EXERCISE MATERIALS —

--- --- ---

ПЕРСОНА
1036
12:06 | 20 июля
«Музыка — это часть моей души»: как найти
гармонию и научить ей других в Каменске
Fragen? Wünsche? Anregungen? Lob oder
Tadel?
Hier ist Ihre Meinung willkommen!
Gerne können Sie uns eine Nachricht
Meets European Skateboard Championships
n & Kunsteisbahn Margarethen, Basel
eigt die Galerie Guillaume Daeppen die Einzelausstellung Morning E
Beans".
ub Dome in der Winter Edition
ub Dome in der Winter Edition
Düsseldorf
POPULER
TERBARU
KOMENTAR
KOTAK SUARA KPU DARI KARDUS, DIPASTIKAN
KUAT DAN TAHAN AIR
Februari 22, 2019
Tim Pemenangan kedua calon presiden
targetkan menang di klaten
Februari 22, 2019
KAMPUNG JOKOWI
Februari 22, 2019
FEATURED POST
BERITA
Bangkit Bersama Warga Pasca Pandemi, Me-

--- --- ---

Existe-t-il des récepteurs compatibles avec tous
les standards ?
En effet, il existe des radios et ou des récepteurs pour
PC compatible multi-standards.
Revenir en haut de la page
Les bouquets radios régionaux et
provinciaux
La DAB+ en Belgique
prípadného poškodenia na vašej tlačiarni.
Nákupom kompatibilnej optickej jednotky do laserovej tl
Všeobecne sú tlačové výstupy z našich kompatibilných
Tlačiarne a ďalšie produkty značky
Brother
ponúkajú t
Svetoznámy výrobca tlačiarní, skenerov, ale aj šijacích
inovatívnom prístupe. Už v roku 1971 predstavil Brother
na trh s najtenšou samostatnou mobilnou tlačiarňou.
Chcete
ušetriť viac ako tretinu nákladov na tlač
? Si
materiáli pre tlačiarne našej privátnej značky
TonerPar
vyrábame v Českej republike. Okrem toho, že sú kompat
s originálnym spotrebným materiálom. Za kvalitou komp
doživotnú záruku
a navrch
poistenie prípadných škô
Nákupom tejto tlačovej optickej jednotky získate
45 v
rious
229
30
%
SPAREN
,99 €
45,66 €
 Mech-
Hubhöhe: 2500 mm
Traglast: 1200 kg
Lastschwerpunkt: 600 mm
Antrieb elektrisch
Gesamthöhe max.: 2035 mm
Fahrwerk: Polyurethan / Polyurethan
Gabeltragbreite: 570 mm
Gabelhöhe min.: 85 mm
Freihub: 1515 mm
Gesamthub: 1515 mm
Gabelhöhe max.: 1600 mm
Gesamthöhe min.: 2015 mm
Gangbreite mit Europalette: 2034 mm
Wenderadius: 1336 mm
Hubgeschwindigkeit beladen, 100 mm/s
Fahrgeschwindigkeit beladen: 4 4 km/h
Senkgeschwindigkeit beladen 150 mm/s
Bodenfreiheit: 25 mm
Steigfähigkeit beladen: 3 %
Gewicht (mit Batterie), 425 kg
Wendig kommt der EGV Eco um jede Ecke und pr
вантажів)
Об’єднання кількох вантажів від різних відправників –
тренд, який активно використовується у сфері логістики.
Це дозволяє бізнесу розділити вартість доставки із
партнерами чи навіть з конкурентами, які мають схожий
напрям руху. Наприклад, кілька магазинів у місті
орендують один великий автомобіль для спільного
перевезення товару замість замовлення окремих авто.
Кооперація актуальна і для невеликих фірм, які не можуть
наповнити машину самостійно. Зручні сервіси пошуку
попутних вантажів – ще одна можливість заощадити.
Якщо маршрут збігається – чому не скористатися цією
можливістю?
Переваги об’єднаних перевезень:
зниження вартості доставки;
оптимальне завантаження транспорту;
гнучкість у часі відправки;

--- --- ---

WORK TO BE COMPLETED —
Once the line with "Wenderadius: 1336 mm" is found in the records above, print exactly that line and every line after it through the line with "Об’єднання кількох вантажів".

ANSWER FOR THE TASK —
Wenderadius: 1336 mm
Hubgeschwindigkeit beladen, 100 mm/s
Fahrgeschwindigkeit beladen: 4 4 km/h
Senkgeschwindigkeit beladen 150 mm/s
Bodenfreiheit: 25 mm
Steigfähigkeit beladen: 3 %
Gewicht (mit Batterie), 425 kg
Wendig kommt der EGV Eco um jede Ecke und pr
вантажів)
Об’єднання кількох вантажів від різних відправників –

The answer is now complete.